_RECORDS FOR THE TASK_.

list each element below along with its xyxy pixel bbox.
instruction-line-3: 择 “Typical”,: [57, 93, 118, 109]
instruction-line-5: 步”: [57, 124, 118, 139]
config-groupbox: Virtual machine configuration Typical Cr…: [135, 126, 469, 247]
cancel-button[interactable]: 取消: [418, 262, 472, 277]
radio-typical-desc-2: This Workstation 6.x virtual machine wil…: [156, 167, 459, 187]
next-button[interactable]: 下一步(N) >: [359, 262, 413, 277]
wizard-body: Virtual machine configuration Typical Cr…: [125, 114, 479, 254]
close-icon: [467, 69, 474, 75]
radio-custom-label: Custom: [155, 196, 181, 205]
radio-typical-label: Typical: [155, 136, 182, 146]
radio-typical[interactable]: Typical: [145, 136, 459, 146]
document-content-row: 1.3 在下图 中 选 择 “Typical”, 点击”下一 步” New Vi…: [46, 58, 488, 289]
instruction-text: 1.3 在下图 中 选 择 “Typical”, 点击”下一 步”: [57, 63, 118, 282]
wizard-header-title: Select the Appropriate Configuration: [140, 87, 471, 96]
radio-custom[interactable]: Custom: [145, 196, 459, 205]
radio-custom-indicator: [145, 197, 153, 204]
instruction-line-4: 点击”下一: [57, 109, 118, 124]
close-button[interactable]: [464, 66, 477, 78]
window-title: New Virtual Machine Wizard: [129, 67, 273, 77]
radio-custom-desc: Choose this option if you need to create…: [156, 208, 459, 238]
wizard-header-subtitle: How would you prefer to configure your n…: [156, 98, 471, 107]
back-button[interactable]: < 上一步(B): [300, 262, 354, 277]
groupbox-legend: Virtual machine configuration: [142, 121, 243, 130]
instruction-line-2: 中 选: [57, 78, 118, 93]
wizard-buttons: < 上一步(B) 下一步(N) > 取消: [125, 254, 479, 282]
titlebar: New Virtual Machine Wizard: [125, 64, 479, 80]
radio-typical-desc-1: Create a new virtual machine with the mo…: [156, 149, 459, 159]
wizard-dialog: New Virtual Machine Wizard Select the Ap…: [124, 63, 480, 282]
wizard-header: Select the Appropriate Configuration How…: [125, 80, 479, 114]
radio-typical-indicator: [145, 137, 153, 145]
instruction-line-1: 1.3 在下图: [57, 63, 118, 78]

_WHAT THE TASK REQUIRES_.
Exact copies of every record above are required.

_EXERCISE RESPONSE_.
list each element below along with its xyxy pixel bbox.
instruction-line-3: 择 “Typical”,: [57, 93, 118, 109]
instruction-line-5: 步”: [57, 124, 118, 139]
config-groupbox: Virtual machine configuration Typical Cr…: [135, 126, 469, 247]
cancel-button[interactable]: 取消: [418, 262, 472, 277]
radio-typical-desc-2: This Workstation 6.x virtual machine wil…: [156, 167, 459, 187]
next-button[interactable]: 下一步(N) >: [359, 262, 413, 277]
wizard-body: Virtual machine configuration Typical Cr…: [125, 114, 479, 254]
close-icon: [467, 69, 474, 75]
radio-custom-label: Custom: [155, 196, 181, 205]
radio-typical-label: Typical: [155, 136, 182, 146]
radio-typical[interactable]: Typical: [145, 136, 459, 146]
document-content-row: 1.3 在下图 中 选 择 “Typical”, 点击”下一 步” New Vi…: [46, 58, 488, 289]
instruction-text: 1.3 在下图 中 选 择 “Typical”, 点击”下一 步”: [57, 63, 118, 282]
wizard-header-title: Select the Appropriate Configuration: [140, 87, 471, 96]
radio-custom[interactable]: Custom: [145, 196, 459, 205]
radio-custom-indicator: [145, 197, 153, 204]
instruction-line-4: 点击”下一: [57, 109, 118, 124]
close-button[interactable]: [464, 66, 477, 78]
window-title: New Virtual Machine Wizard: [129, 67, 273, 77]
radio-custom-desc: Choose this option if you need to create…: [156, 208, 459, 238]
wizard-header-subtitle: How would you prefer to configure your n…: [156, 98, 471, 107]
back-button[interactable]: < 上一步(B): [300, 262, 354, 277]
groupbox-legend: Virtual machine configuration: [142, 121, 243, 130]
instruction-line-2: 中 选: [57, 78, 118, 93]
wizard-buttons: < 上一步(B) 下一步(N) > 取消: [125, 254, 479, 282]
titlebar: New Virtual Machine Wizard: [125, 64, 479, 80]
radio-typical-desc-1: Create a new virtual machine with the mo…: [156, 149, 459, 159]
wizard-dialog: New Virtual Machine Wizard Select the Ap…: [124, 63, 480, 282]
wizard-header: Select the Appropriate Configuration How…: [125, 80, 479, 114]
radio-typical-indicator: [145, 137, 153, 145]
instruction-line-1: 1.3 在下图: [57, 63, 118, 78]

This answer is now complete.